Most people just need to gain muscle mass, lose body fat, and accumulate volume.
The idea of ‘fixing’ a fitness client or using some of your new continuing education catch words to tell people they are something that needs to be fixed is a lack of understanding of the end game and the big picture.
* “You shouldn’t deadlift because your thorax is narrow”
* “You’re so jacked up, I’m surprised you haven’t gotten hurt back squatting yet”
* “You don’t ‘manage pressure’ well in your pelvis so you shouldn’t squat” Can you even explain what pressure management means?
* “You need to do these specific exercises because ‘you’re extended’”
These are all promoting mindsets of ‘there is something wrong with me’. We sometimes like to prove our value and spit out some new knowledge we learned at a con edu event but lose sight of fitness.
At the end of the day you need to just expose people to different experiences, strategies, loading, velocities, durations, positions, patterns, stances to ultimately IMPROVE fitness (allow to accumulate more and more volume). Exposure is variability.

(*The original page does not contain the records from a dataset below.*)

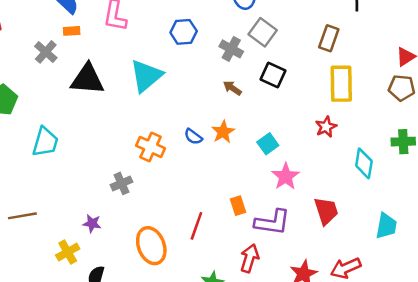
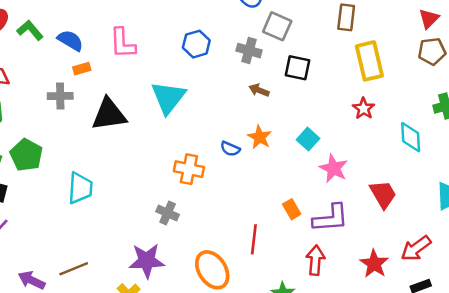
gray cross: (46, 52) -> (60, 96), turned -30
gray cross: (122, 183) -> (168, 213), turned -30
purple star: (92, 223) -> (147, 261), size x1.8

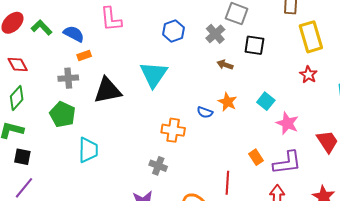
pink L-shape: (123, 43) -> (111, 19), moved
gray cross: (249, 51) -> (215, 34), turned 36
green pentagon: (26, 155) -> (63, 114), moved

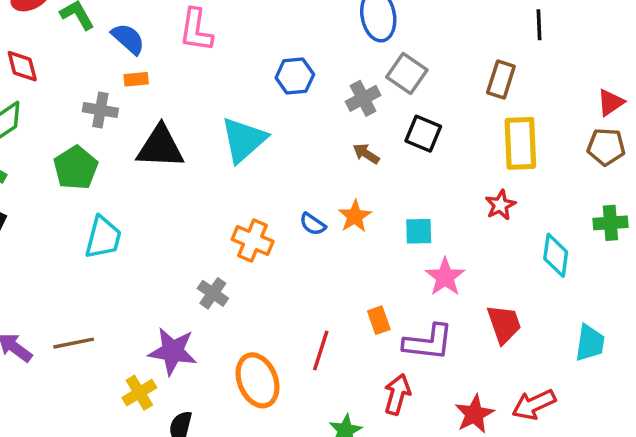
cyan square: (266, 101) -> (419, 231), turned 36

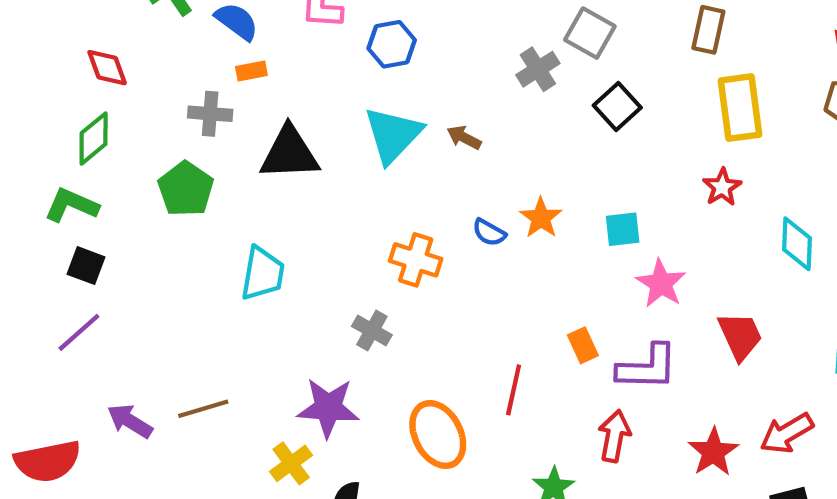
blue hexagon: (295, 76) -> (392, 44), moved
black square: (423, 134) -> (617, 107), turned 30
brown arrow: (366, 154) -> (464, 137), moved
cyan trapezoid: (103, 238) -> (263, 274), moved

Be careful with your words. Show them something else without taking something from them or making them feel like they are something that needs to be fixed. * How about “let’s try doing it this way”
* How about “let’s work on this strategy”
* This is what I am seeing with this assessments so our strategy will be X to assist in your goals… I love to learn. You may too. Absorb it, filter it, but don’t let it suck you in to only staring at the bark of a tree instead of seeing the whole forest.